OK, I’ve been thinking about this since last night and here’s the sticking point: What is the opposite of “one always tells the truth, and one always lies” – is it that both tell lies, or is it in fact that one always lies and one always tells the truth in which case, you’re at the same place, one lies, one does not and you can use the same approach as the girl did in the movie….

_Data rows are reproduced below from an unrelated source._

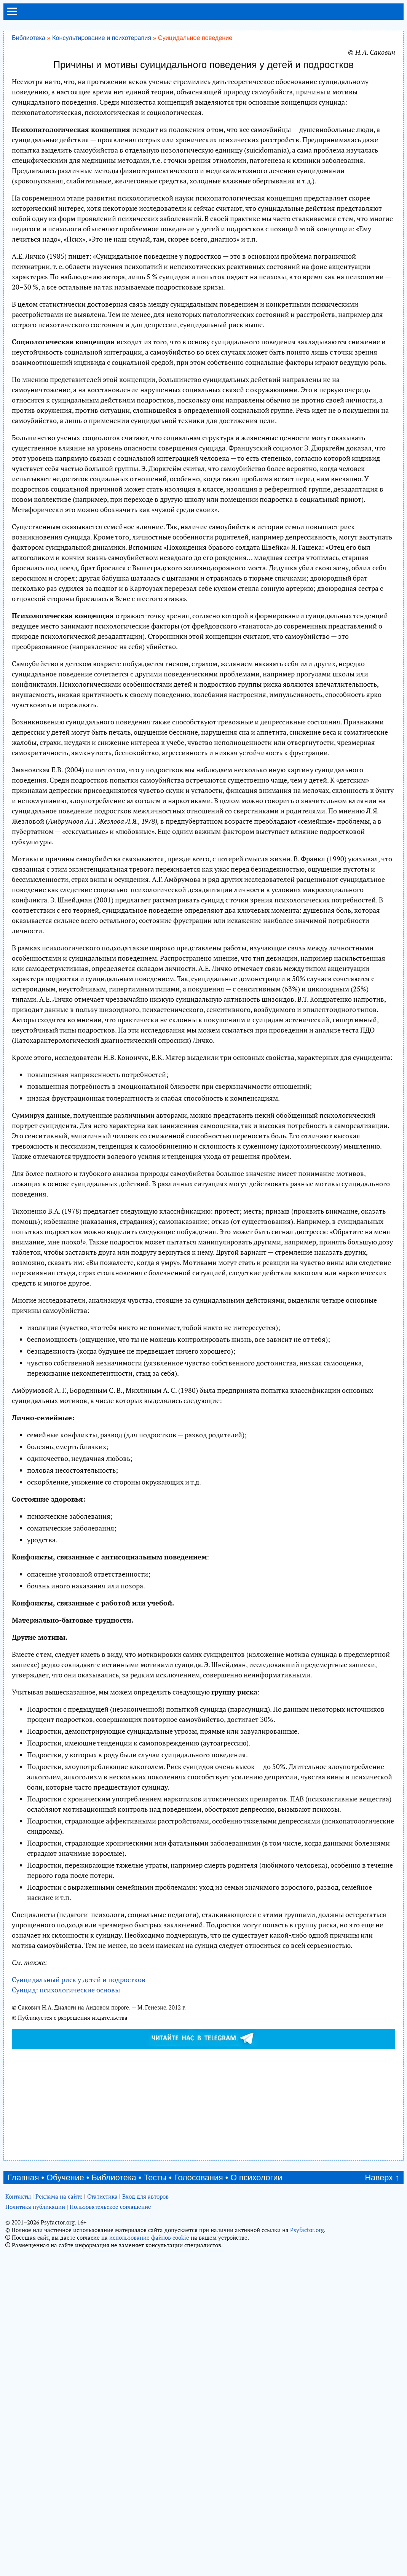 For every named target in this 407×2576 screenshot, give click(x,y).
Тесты (155, 2177)
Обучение (65, 2177)
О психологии (256, 2177)
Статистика (102, 2196)
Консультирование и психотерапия (101, 37)
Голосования (198, 2177)
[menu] (12, 14)
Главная (23, 2177)
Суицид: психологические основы (66, 1989)
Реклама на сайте (59, 2196)
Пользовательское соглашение (110, 2206)
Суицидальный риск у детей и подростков (78, 1979)
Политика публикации (35, 2206)
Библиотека (28, 37)
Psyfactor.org (307, 2230)
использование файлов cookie (149, 2237)
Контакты (18, 2196)
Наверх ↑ (382, 2177)
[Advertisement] (203, 2104) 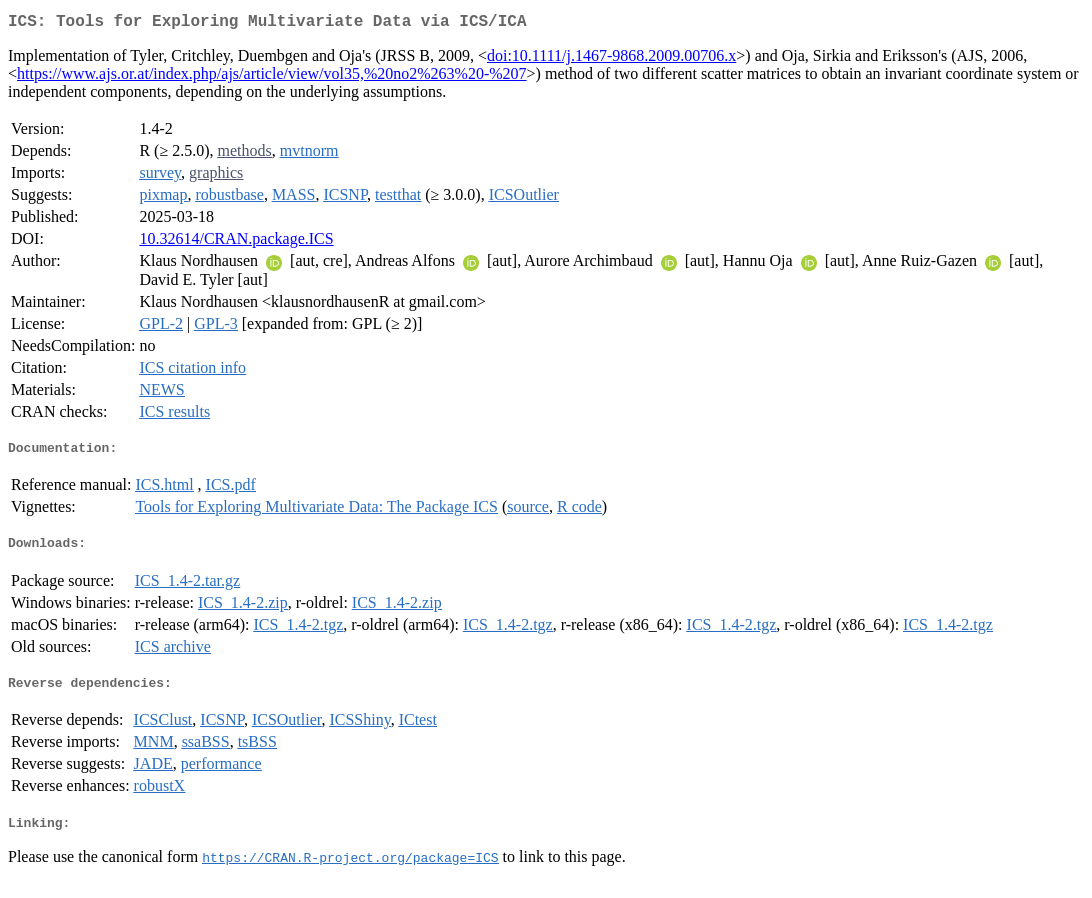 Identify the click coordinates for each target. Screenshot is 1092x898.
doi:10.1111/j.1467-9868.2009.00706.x (611, 59)
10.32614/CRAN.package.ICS (236, 242)
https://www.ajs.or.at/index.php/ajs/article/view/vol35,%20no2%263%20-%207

And now I have to go get the labyrinth on DVD – haven’t seen it in ages!

FlutherMother's avatar

Thank you scamp for your answer – I couldn’t figure out how to explain the answer but you did it beautifully. But that answer is correct when viewing the riddle in the traditional sense – that the rules as given, are true regardless of which guard relays them. What throws us with JackAdams’ question is that the girl received the rules from one of the guards so theoretically, if the rules came from the guard that always lies, did he lie about the rules? And how could she have know for sure if he did lie about the rules? I think the movie actually means that the rules are true regardless of which guard tells them, but JackAdams, I may have to join you in that drink because I can’t figure out for the life of me how to determine if the guard that told her the rules was the liar or the truth-sayer and if that would have any bearing on whether the rules were truthfully given or not. Okay, now I am going to be mulling that for a long time…....

EmpressPixie's avatar

I must be remembering the movie wrong, I thought she didn’t loop her answer enough anyway and got the wrong answer even assuming the rules were correct. She certainly didn’t end up anywhere I’d want to be. Helping hands my dead aunt Fannie!

scamp's avatar

I’m going to watch it again tonight to see if what is within Jack’s link is correct.

JackAdams's avatar

Again, one of the key points to consider is, is the one giving the instructions and conditions to the girl, telling the truth, or lying?

JackAdams's avatar

There’s a 6-part documentary that was made on the making of this movie, but I don’t know if the riddle is addressed on it yet, or not, because I just have not had the time to listen/watch the entire series of videos. If you have more time than I, perhaps you may wish to view them, and then “report back,” regarding which part., if any, addresses the riddle. Here they are:

Part 1: http://www.youtube.com/watch?v=9Qd8IEQSxDQ

Part 2: http://www.youtube.com/watch?v=jQTXmkhDDdg

Part 3: http://www.youtube.com/watch?v=sGhL62B8uz4

Part 4: http://www.youtube.com/watch?v=rWc9rBGcc8w

Part 5: http://www.youtube.com/watch?v=5fpfAyZseR4

Part 6: http://www.youtube.com/watch?v=AN_asEVUcf0

Restless's avatar

This is a great question. When I first saw the movie I’d thought she’d ask them a ‘duh’ question to see which was the liar (like is my hair brown). Of course they both could say something nitpicky like “no your hair is brunt amber” or something more opinion based or really weird & over my intelligence range that would throw the question’s worth to me right out the window. But basically I would have needed three questions, minimal, to solve that riddle hehe.

LexWordsmith's avatar

As long as one of the guards always tells the truth and the other one always lies, ask either one, “If i ask the other guard to point to the door that leads to the center, which one will that guard point to?” Then go through the door not indicated as being the one that would be pointed to.

Loveyajmc's avatar

The point of the riddle is that it cannot be solved. Sarahs caharacter is a know it all and because of this she thinks she has solved this insolvable riddle. If both doors answered yes or no to a door leading to the center then Sarah would know the answer was a for sure yes or know because one door always lies and one always tells the truth. It’s not about the question as to whether the door talking first is lieing about the rules although that is a great question. But about Sarah and her need to grow up and stop thinking it’s all about her and that she knows it all after all this is a movie about her journey through the maze of her childhood fantasies in her mind playing havick.
On another note, idk if you have seen family guys version of this scenario but theY make the person throw a frog into one of the doors. The frog dies because it is the door to certain death so they take the other door. Lol. Sounds like a good solution to me.